Hommage aux « Dames de Javel » : ce qu’il faut voir à côté de la plaque !

10 Mai 2013 , Rédigé par PCF - Section Paris 15ème Publié dans #Histoire - Notre mémoire

Hommage aux « Dames de Javel » : ce qu’il faut voir à côté de la plaque !


Pcf Paris 15ème, 8 mai 2013

 

De 1915 à 1918, quelque 6.000 femmes ont été recrutées pour travailler à la fabrication d’obus dans les usines Citroën de Javel dans le 15ème arrondissement. La plupart des ouvriers était partie au Front.

Les conditions de travail de celles qu’on a appelées les « munitionnettes » étaient effroyables : 11 heures par jour, 7 jours sur 7. Les accidents avec les matières explosives sont nombreux.

Le patronat utilise tous les avantages de la situation de guerre et de la condition féminine de cette nouvelle main-d’œuvre ouvrière pour tirer un profit maximal de son exploitation. Les salaires sont inférieurs de 50% à ceux, déjà faibles, des ouvriers avant-guerre. Il est « interdit de faire grève et de s’asseoir » !

Il est bienvenu que mémoire soit rendu à cet épisode. La guerre impérialiste, totale, jetait leurs fils, leurs frères et leurs maris dans la boucherie des tranchées. Elle n’a pas non plus épargné les femmes.

Cependant, on ne peut que s’étonner du texte de la plaque apposée à l’entrée du collège « André Citroën », 207 rue Saint-Charles, où se trouvait une usine.

Elle rend hommage davantage à la mémoire du patron qu’à celle des « Dames de Javel » qu’il a exploitées pour son compte et celui de la guerre.

André Citroën, nom en majuscules, est présenté comme un entrepreneur patriote, un « patron social », même comme un initiateur de l’émancipation de la femme.
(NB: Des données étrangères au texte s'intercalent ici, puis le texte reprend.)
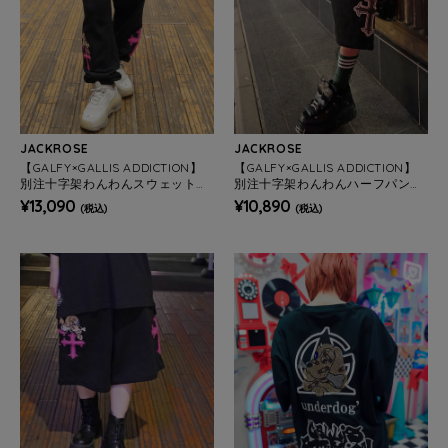
JACKROSE
JACKROSE
【GALFY×GALLIS ADDICTION】
【GALFY×GALLIS ADDICTION】
別注十字架わんわんスウェットパ
別注十字架わんわんハーフパンツ
ンツ(MENS/WOMENS)
(MENS/WOMENS)
¥13,090
¥10,890
(税込)
(税込)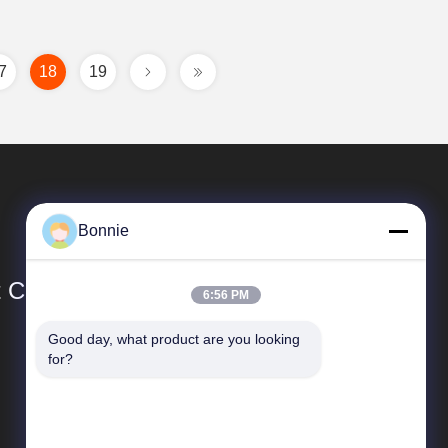
7
18
19
Bonnie
Co., Ltd.
6:56 PM
Good day, what product are you looking 
Liens Rapides
for?
Profil d'entreprise
Visite de l'usine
Plutôt que de rappeler l’exploitation et les souffrances de ces femmes, on célèbre leur sacrifice à la cause de la guerre, au soi-disant « salut du pays » comme a aimé à le souligner le maire UMP du 15ème, à l’origine de la plaque avec la municipalité de gauche de Paris.

La commémoration a eu lieu le… 8 mars 2013 !  

 

Lisez le texte :

130510_dames_de_Javel.jpg


Que cette période ait amené, de fait, à une émancipation financière et sociale de la femme travailleuse, c’est évident. Qu’il faille remercier, après coup, la guerre capitaliste et le patronat pour cela, c’est un comble !
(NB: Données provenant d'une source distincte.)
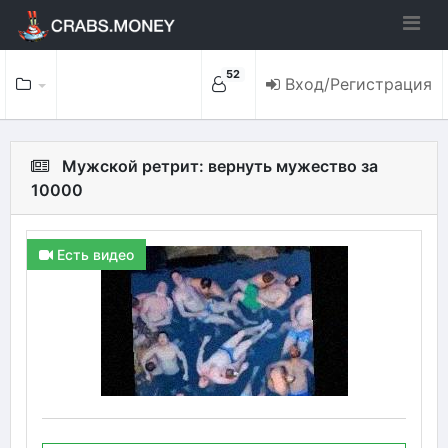
52
Вход/Регистрация
Мужской ретрит: вернуть мужество за
10000
Есть видео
Que l’on reconnaisse à André Citroën son travail d’ingénieur et d’inventeur, oui…

Que l’on célèbre les actes de patron de celui qui jouait au casino la paie de ses ouvriers, qui, avec ses amis banquiers, a profité de l’effort de guerre pour s’enrichir de façon éhontée et acquérir gratuitement, grâce à la puissance publique, les terrains et usines de Javel, non alors !

A propos, PSA devait revendre dans les années 70/80 ces terrains à prix d’or pour construire l’usine d’Aulnay-sous-Bois que maintenant, le groupe va revendre encore à prix d’or, toujours aux dépens des ouvriers et des ouvrières.